4 cod fillets (about 6 oz each)

2 tbsp olive oil

Salt and black pepper, to taste

1 cup coconut milk

2 tbsp lemon juice (freshly squeezed)

1 tsp lemon zest

2 garlic cloves, minced

1 tsp fresh ginger, grated (optional)

1 tbsp cornstarch mixed with 2 tbsp water (slurry)

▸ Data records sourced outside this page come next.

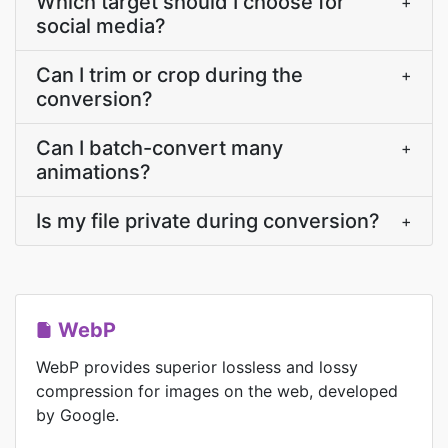
Which target should I choose for
+
social media?
Can I trim or crop during the
+
conversion?
Can I batch-convert many
+
animations?
Is my file private during conversion?
+
WebP
WebP provides superior lossless and lossy
compression for images on the web, developed
by Google.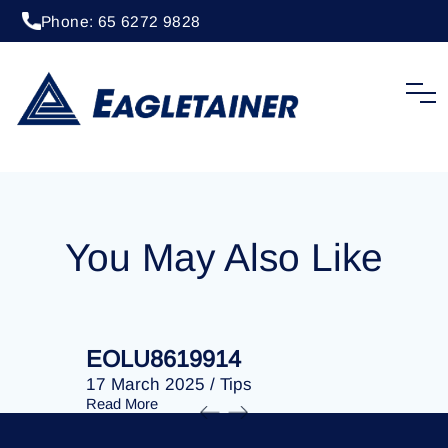
Phone: 65 6272 9828
20 April 2023
/
Tips
EOLU8202509
You May Also Like
EOLU8619914
EOLU86
17 March 2025
/
Tips
17 March 
Read More
Read More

2 tbsp fresh parsley or cilantro, chopped (for garnish)

Instructions

  1. Preheat oven to 375°F (190°C).
  2. Lightly grease a baking dish and place the cod fillets inside. Drizzle with olive oil and season with salt and pepper.
  3. In a saucepan over medium heat, combine coconut milk, lemon juice, lemon zest, garlic, and ginger. Bring to a simmer.
  4. Stir in the cornstarch slurry and cook until the sauce thickens slightly.
  5. Pour the sauce over the cod fillets and bake for about 20 minutes, or until the fish flakes easily with a fork.
  6. Garnish with parsley or cilantro before serving.

Notes

  • Add red chili flakes or sliced fresh chili for a spicy kick.
  • Use lime juice and zest instead of lemon for a different citrus profile.
  • Swap cod with other white fish like halibut, tilapia, or haddock.
  • Stir in spinach or kale for added greens.
  • Store leftovers in an airtight container in the refrigerator for up to 2 days.
  • Reheat gently in the oven at 300°F (150°C) or in a skillet over low heat, adding a splash of coconut milk if needed.